As you're probably aware (but I'll indulge you nevertheless) that 0.1 square meter claim comes from an official Swedish government document which stated that the RCS goal for the Gripen E was to be those 0.1 square meters.
Unfortunately the site/page where I saw that documents hosted (keypublishing.com forum) is apparently down for maintenance but here's the full link nonetheless:
https://forum.keypublishing.com/forum/m ... 5-03/page2
:doh:

In a previous posting you clearly stated that Saab had made the claim of 0.1 square meters. Now you change your story and say that it comes from an "official Swedish Government document" (which is a dubious claim, by the way, I need to look further into that).
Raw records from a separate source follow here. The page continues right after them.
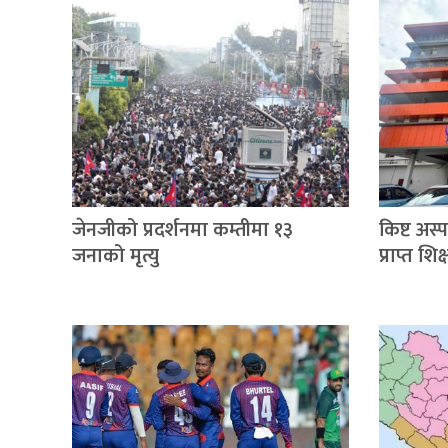
जेनजीको प्रदर्शनमा कम्तीमा १३
किष्ट अस
जनाको मृत्यु
प्राप्त श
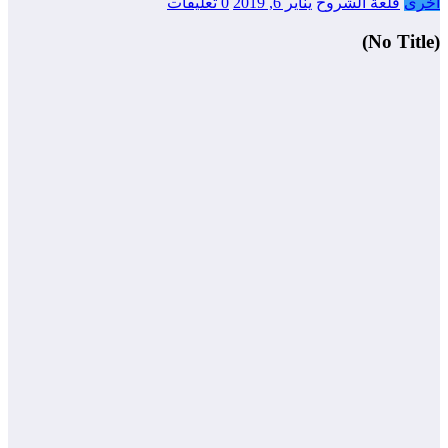
أخرى
قلعة الشروح
يناير 6, 2019
0 تعليقات
(No Title)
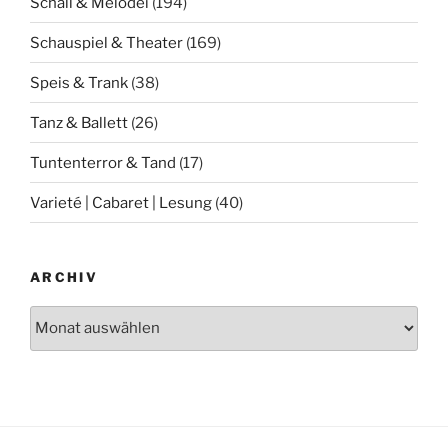
Schall & Melodei
(194)
Schauspiel & Theater
(169)
Speis & Trank
(38)
Tanz & Ballett
(26)
Tuntenterror & Tand
(17)
Varieté | Cabaret | Lesung
(40)
ARCHIV
Archiv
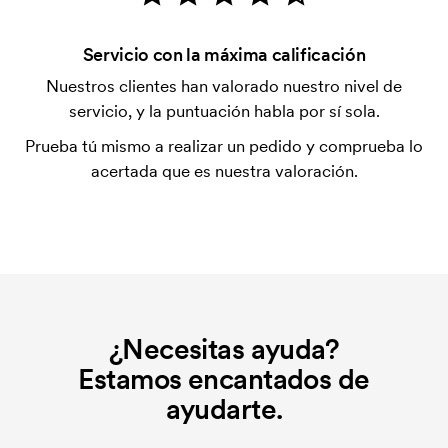
tarjeta.
¿Qué es una plantilla de impresión?
Servicio con la máxima calificación
La plantilla de impresión es un tipo de plantilla
Nuestros clientes han valorado nuestro nivel de
utilizada para imprimir. Se debe producir una
servicio, y la puntuación habla por sí sola.
plantilla de impresión para cada color que se va a
Prueba tú mismo a realizar un pedido y comprueba lo
imprimir. El coste de la plantilla de impresión se
acertada que es nuestra valoración.
elimina si se repite el pedido.
¿Necesitas ayuda?
Estamos encantados de
ayudarte.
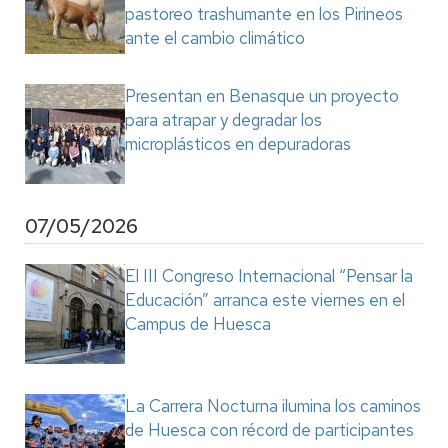
pastoreo trashumante en los Pirineos
ante el cambio climático
Presentan en Benasque un proyecto
para atrapar y degradar los
microplásticos en depuradoras
07/05/2026
El III Congreso Internacional “Pensar la
Educación” arranca este viernes en el
Campus de Huesca
La Carrera Nocturna ilumina los caminos
de Huesca con récord de participantes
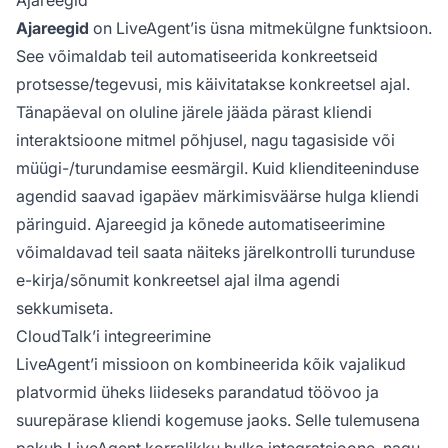
Ajareegid
on LiveAgent’is üsna mitmekülgne funktsioon.
See võimaldab teil automatiseerida konkreetseid
protsesse/tegevusi, mis käivitatakse konkreetsel ajal.
Tänapäeval on oluline järele jääda pärast kliendi
interaktsioone mitmel põhjusel, nagu tagasiside või
müügi-/turundamise eesmärgil. Kuid klienditeeninduse
agendid saavad igapäev märkimisväärse hulga kliendi
päringuid. Ajareegid ja kõnede automatiseerimine
võimaldavad teil saata näiteks järelkontrolli turunduse
e-kirja/sõnumit konkreetsel ajal ilma agendi
sekkumiseta.
CloudTalk’i integreerimine
LiveAgent’i missioon on kombineerida kõik vajalikud
platvormid üheks liideseks parandatud töövoo ja
suurepärase kliendi kogemuse jaoks. Selle tulemusena
pakub LiveAgent korralikku hulka integratsioone, nagu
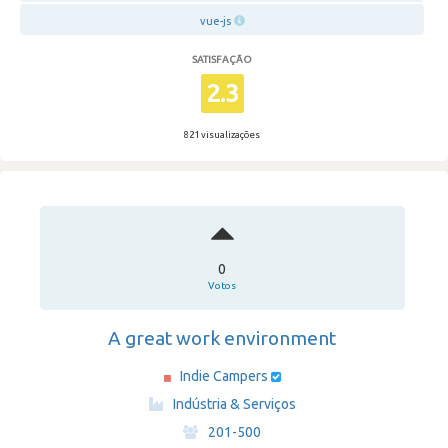
vue-js
SATISFAÇÃO
2.3
821 visualizações
0
Votos
A great work environment
Indie Campers
·
Indústria & Serviços
·
201-500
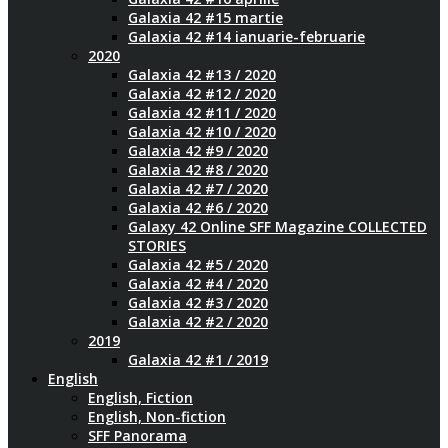
Galaxia 42 #15 martie
Galaxia 42 #14 ianuarie-februarie
2020
Galaxia 42 #13 / 2020
Galaxia 42 #12 / 2020
Galaxia 42 #11 / 2020
Galaxia 42 #10 / 2020
Galaxia 42 #9 / 2020
Galaxia 42 #8 / 2020
Galaxia 42 #7 / 2020
Galaxia 42 #6 / 2020
Galaxy 42 Online SFF Magazine COLLECTED
STORIES
Galaxia 42 #5 / 2020
Galaxia 42 #4 / 2020
Galaxia 42 #3 / 2020
Galaxia 42 #2 / 2020
2019
Galaxia 42 #1 / 2019
English
English, Fiction
English, Non-fiction
SFF Panorama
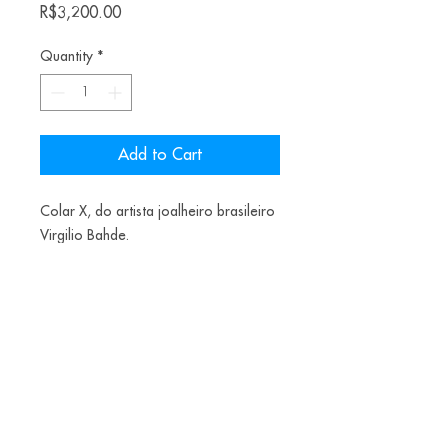
Price
R$3,200.00
Quantity
*
Add to Cart
Colar X, do artista joalheiro brasileiro
Virgilio Bahde.
Materiais: madeira, níquel, cobre,
quartzo, aço e prata
Alice Balestro Floriano | Rua Felipe Neri, 353
90440-150
| Porto Alegre | Brasil
galeriaalicefloriano@gmail.com
|
+55 51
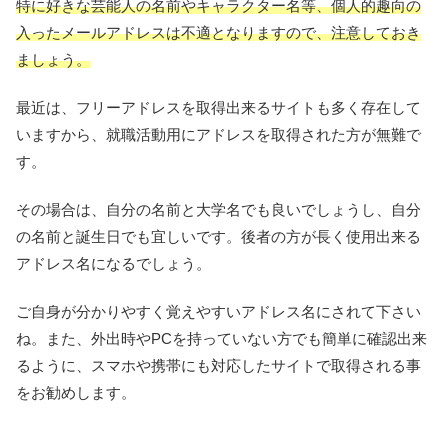
特に好きな芸能人の名前やキャラクター名等、個人的趣向の
入ったメールアドレスは不適となりますので、注意しておき
ましょう。
最近は、フリーアドレスを取得出来るサイトも多く存在して
いますから、就職活動用にアドレスを取得された方が無難で
す。
その場合は、自分の名前と大学名でも良いでしょうし、自分
の名前と誕生日でも宜しいです。後者の方が長く使用出来る
アドレス名になるでしょう。
ご自身が分かりやすく覚えやすいアドレス名にされて下さい
ね。また、外出時やPCを持っていない方でも簡単に確認出来
るように、スマホや携帯にも対応したサイトで取得される事
をお勧めします。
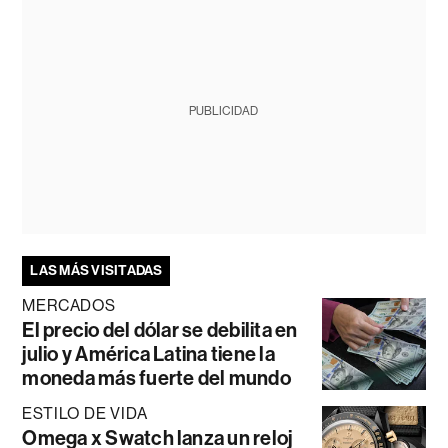
PUBLICIDAD
LAS MÁS VISITADAS
MERCADOS
El precio del dólar se debilita en
julio y América Latina tiene la
moneda más fuerte del mundo
ESTILO DE VIDA
Omega x Swatch lanza un reloj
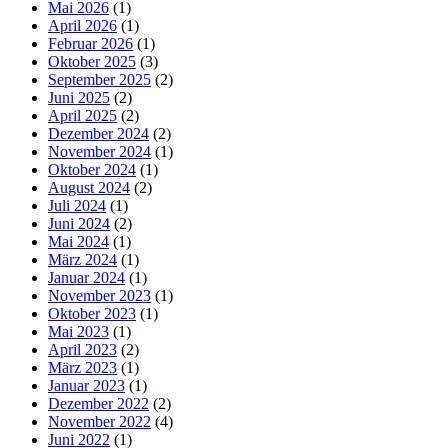
Mai 2026
(1)
April 2026
(1)
Februar 2026
(1)
Oktober 2025
(3)
September 2025
(2)
Juni 2025
(2)
April 2025
(2)
Dezember 2024
(2)
November 2024
(1)
Oktober 2024
(1)
August 2024
(2)
Juli 2024
(1)
Juni 2024
(2)
Mai 2024
(1)
März 2024
(1)
Januar 2024
(1)
November 2023
(1)
Oktober 2023
(1)
Mai 2023
(1)
April 2023
(2)
März 2023
(1)
Januar 2023
(1)
Dezember 2022
(2)
November 2022
(4)
Juni 2022
(1)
What seems to be completely lost on you is the possibility that this "official Swedish Government document" may not make such a claim; and that perhaps this is just a claim raised by Gripen fanboys based on a misinterpretation of the "Swedish Government document". Also; where do you read that "the RCS goal for the Gripen E was to be those 0.1 square meters"? I have not been able to find any claims like that in any "official Swedish Government document". Please provide a source.

So, we have now moved from "Saab claims..." to "Gripen fanboys claim...".

I hope you can learn from this incident, and that we can have a higher precision in the discussions moving forward, hopefully with more facts and less dubious assumptions ;)
Assumptions are of course fine on a discussion forum, however then they should be clearly marked as such, and not presented as "facts".
Last edited by loke on 16 May 2019, 18:39, edited 1 time in total.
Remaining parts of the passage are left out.